Y ambos deben saber que el segundo partido va a ser decisivo. Nadie ha remontado un 2-0 en una semifinal y si el Caja Laboral sale de nuevo del Buesa Arena con una sonrisa, más o menos contundente, habrá puesto casi los dos pies en la final. La del domingo es, por tanto, una batalla que el Real Madrid no puede permitirse perder.

 

Algunos apuntes

- Se ha echado mucho de menos a Sergio Llull. Y no sólo en el Real Madrid, sino todo buen aficionado al baloncesto: faltaba su chispa, su magia, para darle un impulso al partido.

- Las piernas de Oleson. Si la baja de Llull es una mala noticia para todos, que Oleson haya recuperado sus piernas es algo bueno para todo seguidor, baskonista o no. Y me explico: el de Alaska fundamenta su juego en una gran potencia de piernas, que le permite encarar el aro con fuerza pero también levantarse en suspensión con tremenda facilidad. Su lesión de tobillo le hacía medio jugador de lo que en realidad es, pero estando sano vuelve a ser ese torbellino que maravilló en Fuenlabrada. Mi compañero Daniel Barranquero escribe con más detalle sobre ello.

- El de Splitter y Reyes va a ser un duelo precioso toda la eliminatoria.

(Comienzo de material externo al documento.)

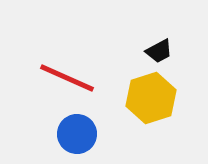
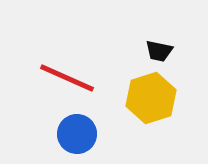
black trapezoid: rotated 40 degrees clockwise
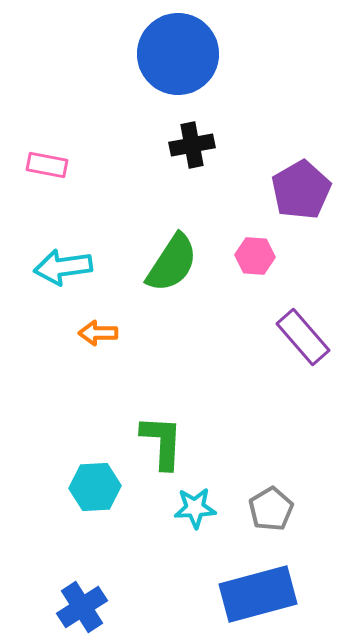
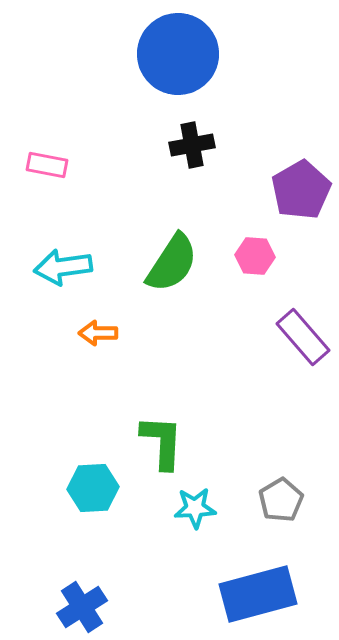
cyan hexagon: moved 2 px left, 1 px down
gray pentagon: moved 10 px right, 9 px up
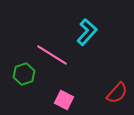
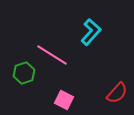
cyan L-shape: moved 4 px right
green hexagon: moved 1 px up
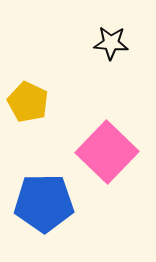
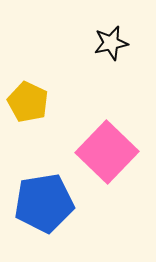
black star: rotated 16 degrees counterclockwise
blue pentagon: rotated 8 degrees counterclockwise
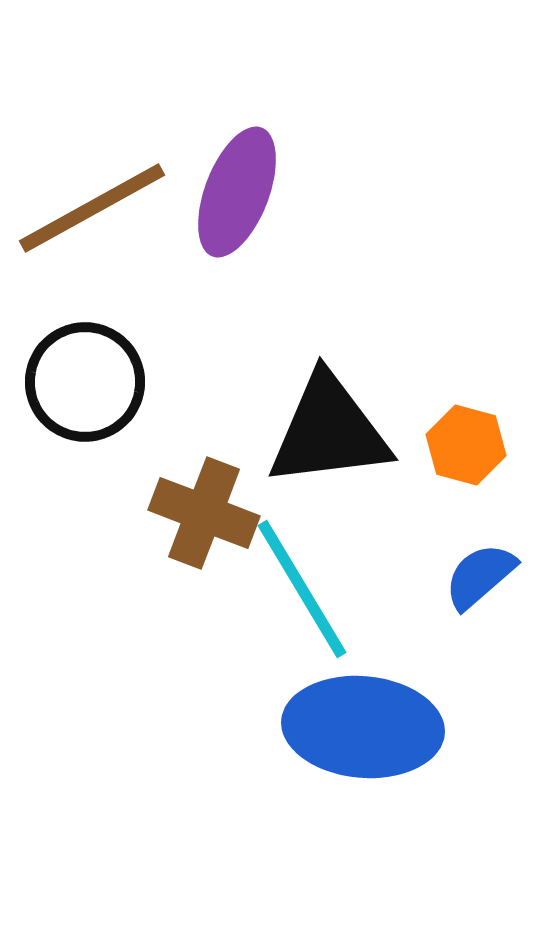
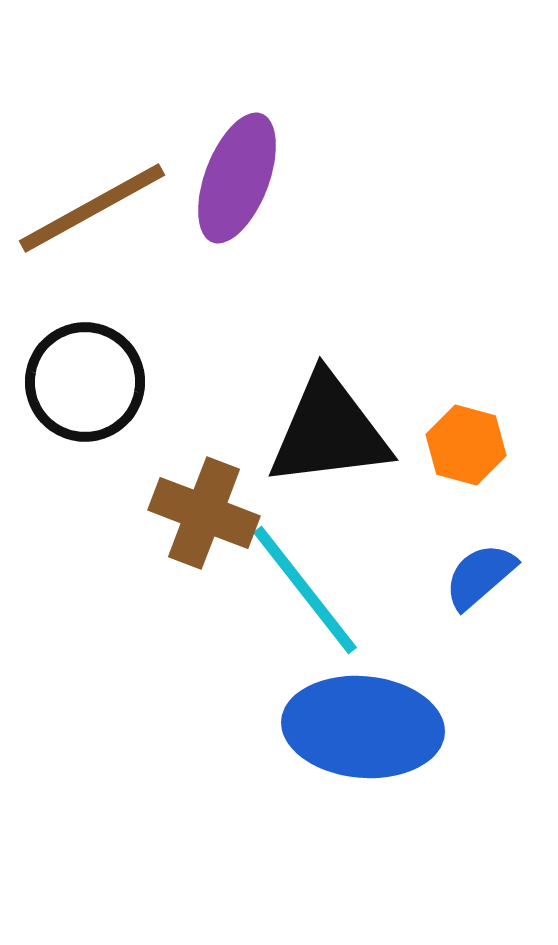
purple ellipse: moved 14 px up
cyan line: moved 3 px right, 1 px down; rotated 7 degrees counterclockwise
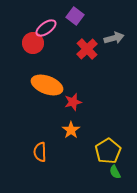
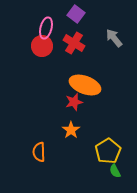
purple square: moved 1 px right, 2 px up
pink ellipse: rotated 40 degrees counterclockwise
gray arrow: rotated 114 degrees counterclockwise
red circle: moved 9 px right, 3 px down
red cross: moved 13 px left, 6 px up; rotated 15 degrees counterclockwise
orange ellipse: moved 38 px right
red star: moved 1 px right
orange semicircle: moved 1 px left
green semicircle: moved 1 px up
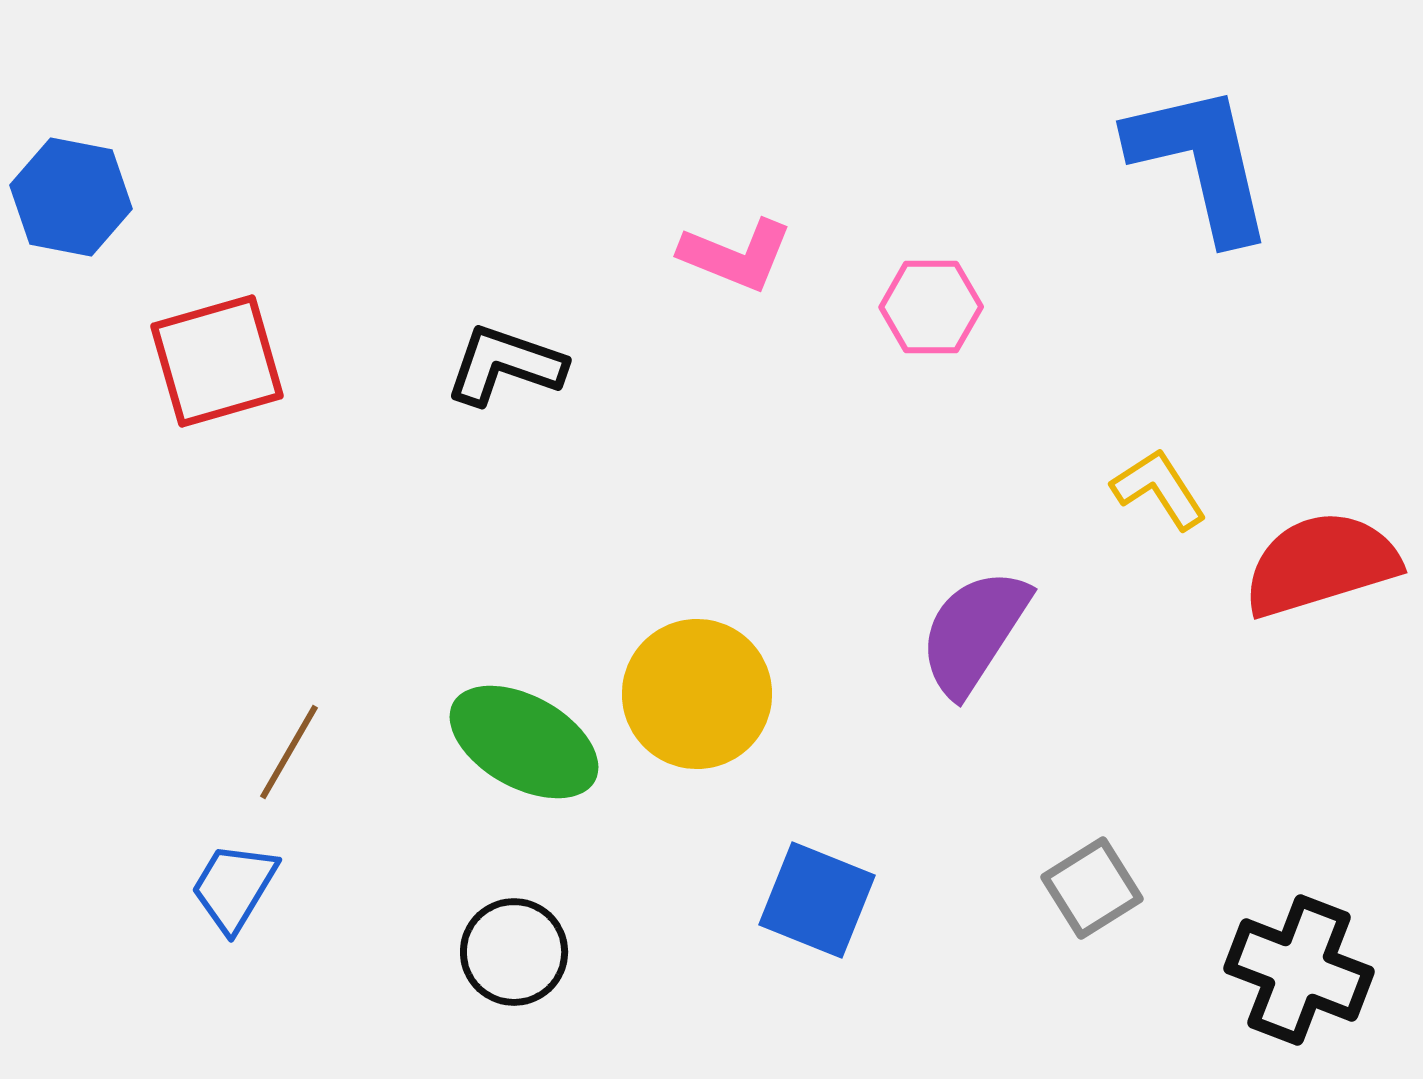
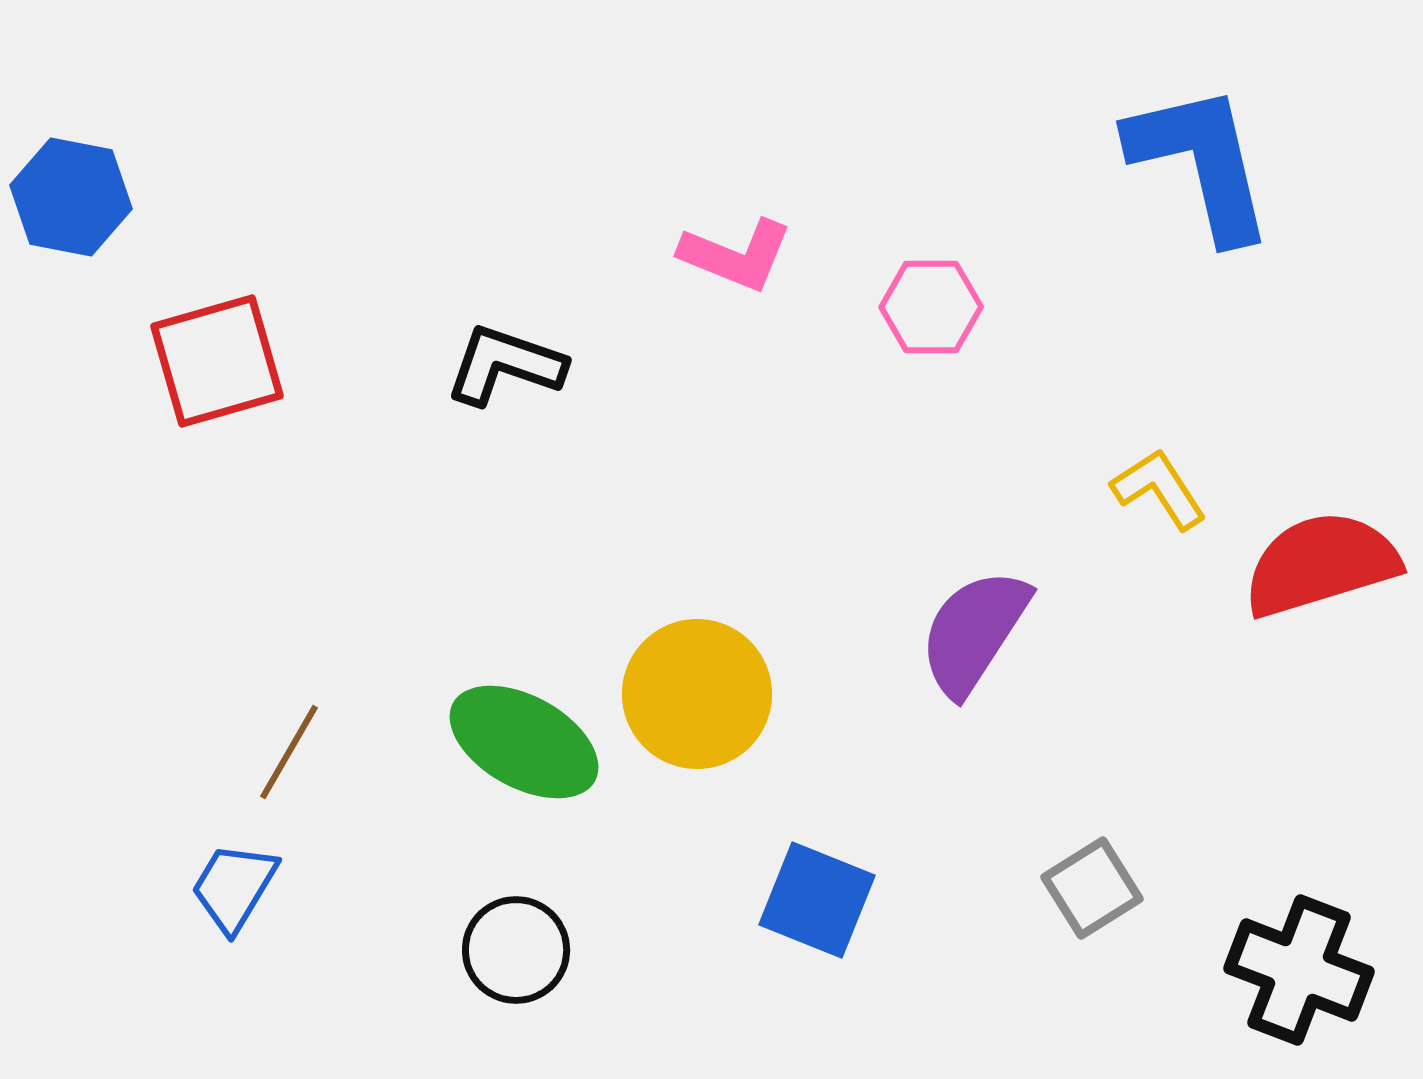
black circle: moved 2 px right, 2 px up
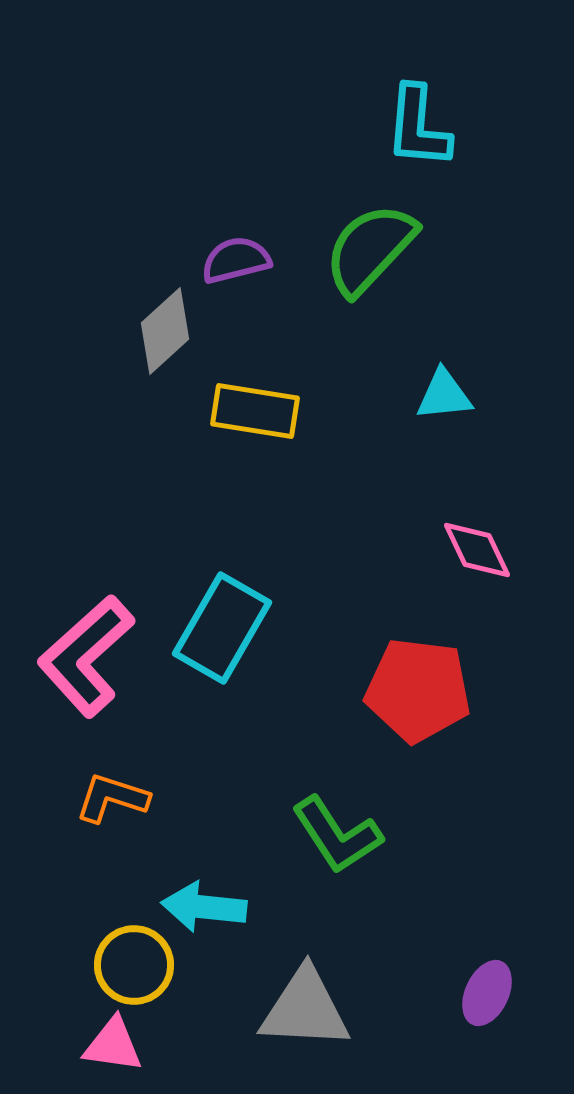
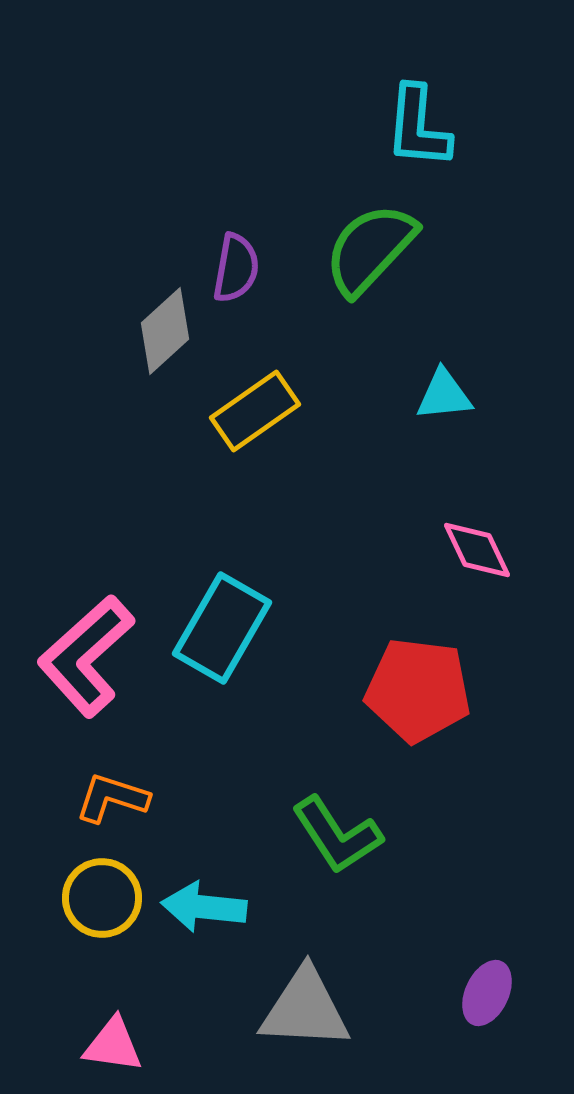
purple semicircle: moved 8 px down; rotated 114 degrees clockwise
yellow rectangle: rotated 44 degrees counterclockwise
yellow circle: moved 32 px left, 67 px up
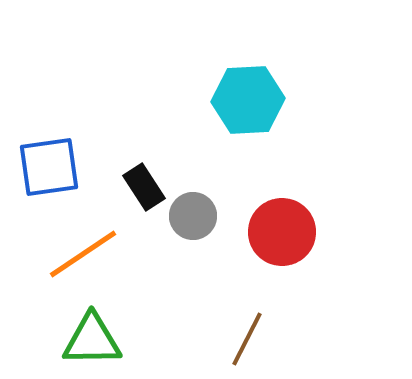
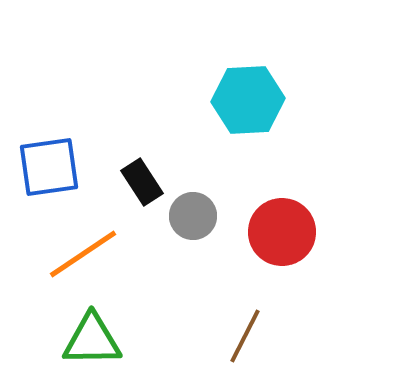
black rectangle: moved 2 px left, 5 px up
brown line: moved 2 px left, 3 px up
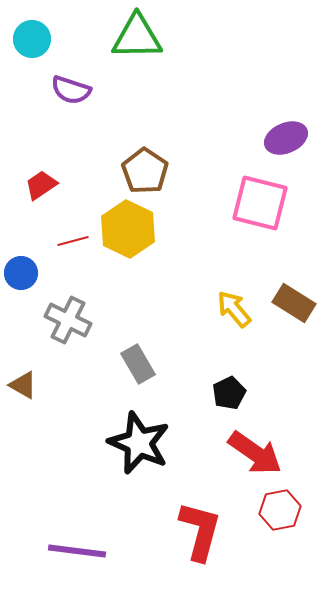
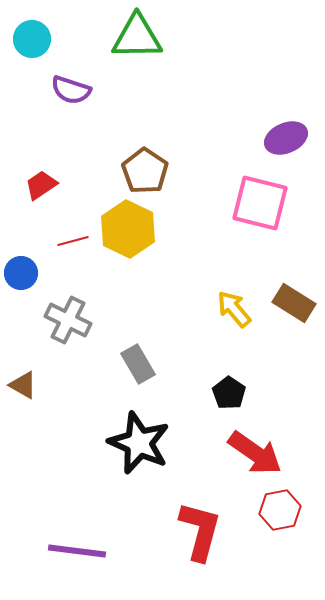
black pentagon: rotated 12 degrees counterclockwise
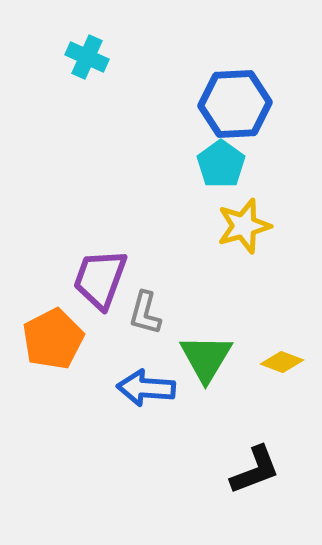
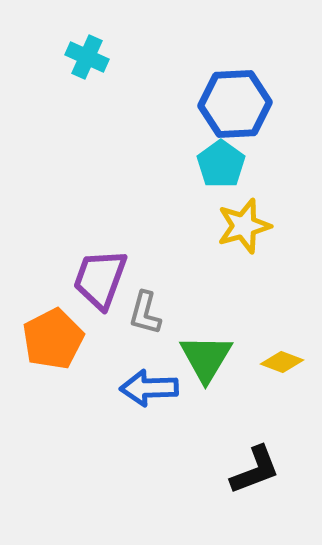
blue arrow: moved 3 px right; rotated 6 degrees counterclockwise
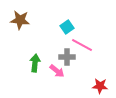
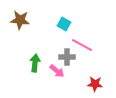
cyan square: moved 3 px left, 3 px up; rotated 24 degrees counterclockwise
red star: moved 5 px left, 2 px up
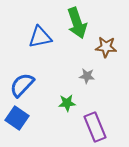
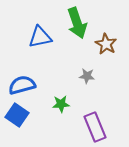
brown star: moved 3 px up; rotated 25 degrees clockwise
blue semicircle: rotated 32 degrees clockwise
green star: moved 6 px left, 1 px down
blue square: moved 3 px up
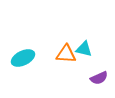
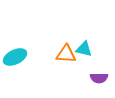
cyan ellipse: moved 8 px left, 1 px up
purple semicircle: rotated 24 degrees clockwise
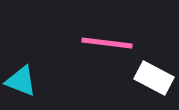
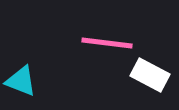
white rectangle: moved 4 px left, 3 px up
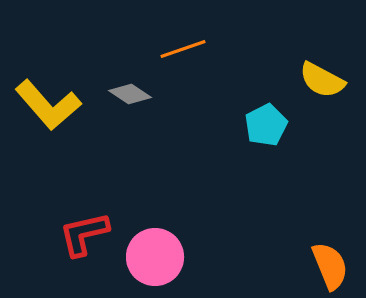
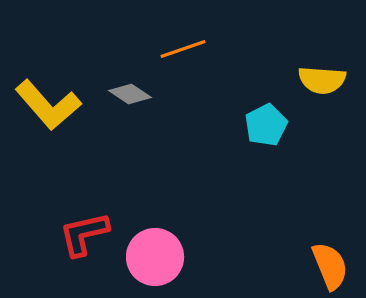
yellow semicircle: rotated 24 degrees counterclockwise
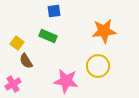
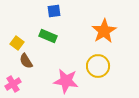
orange star: rotated 25 degrees counterclockwise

El MVP 2009-10 contra el 2008-09, que no ha podido defenderlo como merecía debido a sus constantes contratiempos en modo de lesiones. Pero ahora sí va a defender su honor, su condición de superpívot. Vaya duelo en el primer partido... ¡Y lo que nos espera!

- La última jugada. El Caja Laboral se anticipó al Real Madrid en defensa y el tiro de Bullock fue en posición muy forzada, fantásticamente defendido por Oleson. Aun a pesar del buen trabajo de los baskonistas, Bullock consiguió armar un tiro con ciertas posibilidades de entrar. Pero no entró, que es lo que en realidad cuenta.

- No he acertado ni una en mis ‘frikiprevisiones’ de este partido. Se acabó mi suerte, por mucho que Velickovic casi fuera el máximo anotador blanco.